Quant’ın Tanımı ve Ortaya Çıkışı
Quant Network’ün temel hedefi, blockchain teknolojilerinin mevcut internet ve kurum sistemleriyle uyumlu çalışabilirliğini (blockchainler arası uyumluluk) sağlamak. Kurucusu Gilbert Verdian, hem İngiltere hem de Avustralya hükümetlerinde çalışırken farklı veritabanları ve sistemler arasında iletişim kopukluğu yaşandığını görmüş ve bunu gidermek için 2015’te blockchain standardizasyon girişimlerine öncülük etmiş. İşte bu vizyon doğrultusunda Quant Network nedir sorusunun cevabı olarak ortaya çıkan Overledger altyapısı, internetteki ağlar arası iletişim eksikliğini giderecek bir “ağların ağı” teknolojisi olarak tanımlanıyor. Overledger nedir? En basit haliyle Overledger, birden fazla blockchain ve dağıtık defter sistemini tek bir çatı altında bağlayan evrensel bir API ağ geçidi. Bu platform, blockchainler ile geleneksel ağlar arasında adeta köprü kurarak farklı protokollerin birlikte çalışmasına imkan tanıyor. Böylece kurumlar, bankalar veya devlet sistemleri, arka plandaki hangi blockchain olursa olsun Overledger üzerinden hepsiyle tek noktadan iletişim kurabiliyor.

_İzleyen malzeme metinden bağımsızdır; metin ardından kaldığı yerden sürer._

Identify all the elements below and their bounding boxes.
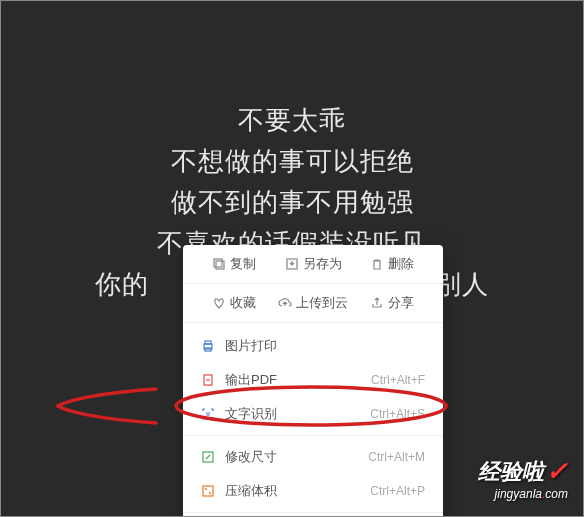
save-as-label: 另存为 bbox=[303, 255, 342, 273]
watermark-url: jingyanla.com bbox=[478, 487, 568, 501]
compress-item[interactable]: 压缩体积 Ctrl+Alt+P bbox=[183, 474, 443, 508]
resize-icon bbox=[201, 450, 215, 464]
context-menu: 复制 另存为 删除 收藏 上传到云 bbox=[183, 245, 443, 517]
menu-divider bbox=[183, 512, 443, 513]
menu-divider bbox=[183, 435, 443, 436]
save-as-button[interactable]: 另存为 bbox=[274, 255, 353, 273]
menu-item-shortcut: Ctrl+Alt+S bbox=[370, 407, 425, 421]
svg-rect-0 bbox=[214, 259, 222, 267]
menu-item-shortcut: Ctrl+Alt+M bbox=[368, 450, 425, 464]
save-as-icon bbox=[285, 257, 299, 271]
menu-item-label: 图片打印 bbox=[225, 337, 425, 355]
favorite-button[interactable]: 收藏 bbox=[195, 294, 274, 312]
quote-line: 做不到的事不用勉强 bbox=[1, 183, 583, 222]
delete-button[interactable]: 删除 bbox=[352, 255, 431, 273]
share-icon bbox=[370, 296, 384, 310]
svg-rect-4 bbox=[205, 341, 211, 344]
menu-item-label: 压缩体积 bbox=[225, 482, 370, 500]
print-image-item[interactable]: 图片打印 bbox=[183, 329, 443, 363]
favorite-label: 收藏 bbox=[230, 294, 256, 312]
quote-line: 不要太乖 bbox=[1, 101, 583, 140]
share-button[interactable]: 分享 bbox=[352, 294, 431, 312]
copy-label: 复制 bbox=[230, 255, 256, 273]
svg-rect-8 bbox=[203, 486, 213, 496]
text-scan-icon bbox=[201, 407, 215, 421]
upload-label: 上传到云 bbox=[296, 294, 348, 312]
menu-item-label: 输出PDF bbox=[225, 371, 371, 389]
menu-item-shortcut: Ctrl+Alt+F bbox=[371, 373, 425, 387]
upload-button[interactable]: 上传到云 bbox=[274, 294, 353, 312]
menu-item-shortcut: Ctrl+Alt+P bbox=[370, 484, 425, 498]
menu-second-row: 收藏 上传到云 分享 bbox=[183, 284, 443, 323]
quote-line: 不想做的事可以拒绝 bbox=[1, 142, 583, 181]
heart-icon bbox=[212, 296, 226, 310]
watermark-title: 经验啦 ✓ bbox=[478, 456, 568, 487]
svg-rect-1 bbox=[216, 261, 224, 269]
printer-icon bbox=[201, 339, 215, 353]
delete-label: 删除 bbox=[388, 255, 414, 273]
checkmark-icon: ✓ bbox=[546, 456, 568, 487]
trash-icon bbox=[370, 257, 384, 271]
ocr-item[interactable]: 文字识别 Ctrl+Alt+S bbox=[183, 397, 443, 431]
pdf-icon bbox=[201, 373, 215, 387]
compress-icon bbox=[201, 484, 215, 498]
export-pdf-item[interactable]: 输出PDF Ctrl+Alt+F bbox=[183, 363, 443, 397]
copy-button[interactable]: 复制 bbox=[195, 255, 274, 273]
copy-icon bbox=[212, 257, 226, 271]
watermark: 经验啦 ✓ jingyanla.com bbox=[478, 456, 568, 501]
menu-item-label: 文字识别 bbox=[225, 405, 370, 423]
menu-top-row: 复制 另存为 删除 bbox=[183, 245, 443, 284]
menu-list: 图片打印 输出PDF Ctrl+Alt+F 文字识别 Ctrl+Alt+S 修改… bbox=[183, 323, 443, 517]
cloud-upload-icon bbox=[278, 296, 292, 310]
share-label: 分享 bbox=[388, 294, 414, 312]
menu-item-label: 修改尺寸 bbox=[225, 448, 368, 466]
resize-item[interactable]: 修改尺寸 Ctrl+Alt+M bbox=[183, 440, 443, 474]
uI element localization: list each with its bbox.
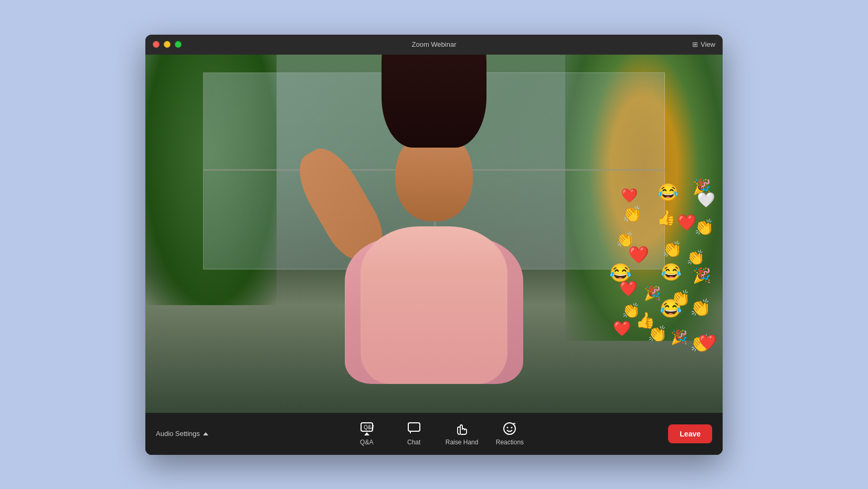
reactions-icon — [502, 421, 517, 436]
svg-point-3 — [504, 423, 515, 434]
chat-label: Chat — [407, 439, 420, 446]
raise-hand-label: Raise Hand — [446, 439, 479, 446]
minimize-button[interactable] — [164, 41, 171, 48]
qa-button[interactable]: Q&A Q&A — [351, 421, 383, 446]
svg-point-5 — [511, 427, 513, 429]
view-button[interactable]: ⊞ View — [692, 40, 715, 48]
audio-settings-label: Audio Settings — [156, 430, 200, 438]
chevron-up-icon — [203, 432, 208, 435]
leave-button[interactable]: Leave — [668, 424, 712, 443]
audio-settings-button[interactable]: Audio Settings — [156, 430, 208, 438]
svg-point-4 — [507, 427, 509, 429]
reactions-label: Reactions — [496, 439, 524, 446]
window-title: Zoom Webinar — [411, 40, 456, 48]
video-area: ❤️😂🎉🤍👏👍❤️👏👏👏❤️👏😂😂🎉❤️🎉👏😂👏👏👍❤️👏🎉👏❤️ — [145, 55, 723, 413]
raise-hand-button[interactable]: Raise Hand — [446, 421, 479, 446]
toolbar-center: Q&A Q&A Chat — [208, 421, 668, 446]
raise-hand-icon — [454, 421, 469, 436]
toolbar-right: Leave — [668, 424, 712, 443]
svg-rect-2 — [408, 423, 420, 431]
chat-button[interactable]: Chat — [398, 421, 430, 446]
toolbar-left: Audio Settings — [156, 430, 208, 438]
view-icon: ⊞ — [692, 40, 698, 48]
qa-label: Q&A — [360, 439, 373, 446]
reactions-button[interactable]: Reactions — [494, 421, 525, 446]
view-label: View — [701, 40, 715, 48]
person-figure — [303, 58, 565, 384]
zoom-window: Zoom Webinar ⊞ View ❤️😂🎉🤍👏👍❤️👏👏👏❤️� — [145, 35, 723, 455]
person-hair — [382, 55, 486, 148]
person-body — [361, 226, 507, 384]
svg-text:Q&A: Q&A — [364, 424, 374, 430]
qa-icon: Q&A — [359, 421, 374, 436]
title-bar: Zoom Webinar ⊞ View — [145, 35, 723, 55]
chat-icon — [407, 421, 421, 436]
close-button[interactable] — [153, 41, 160, 48]
toolbar: Audio Settings Q&A Q&A — [145, 413, 723, 455]
traffic-lights — [153, 41, 182, 48]
maximize-button[interactable] — [175, 41, 182, 48]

Projenin temel ürünü olan Overledger, blockchainler ile geleneksel ağlar arasında aracı katman görevini üstlenir. Örneğin bir banka, Overledger sayesinde hem kendi özel defterini hem de Ethereum, Ripple, Bitcoin gibi halka açık blockchainleri aynı anda kullanabilir. Overledger, farklı ağlar arasındaki veri alışverişini standart hale getiren bir API katmanı sunarak geliştiricilere zincir bağımsız uygulamalar yazma olanağı verir. Bu sayede tek bir uygulama (mDApp), aynı anda birden çok blockchainde çalışabilir ve bir zincirdeki işlemleri diğerine güvenli şekilde aktarabilir. Quant ağı ile geliştirilen bu interoperability layer (uyumluluk katmanı) yaklaşımı, günümüzün birbirinden kopuk blockchain ekosistemlerini birleştirip internetin başta vaat ettiği açık ve bağlantılı ağlar vizyonuna katkı sunar.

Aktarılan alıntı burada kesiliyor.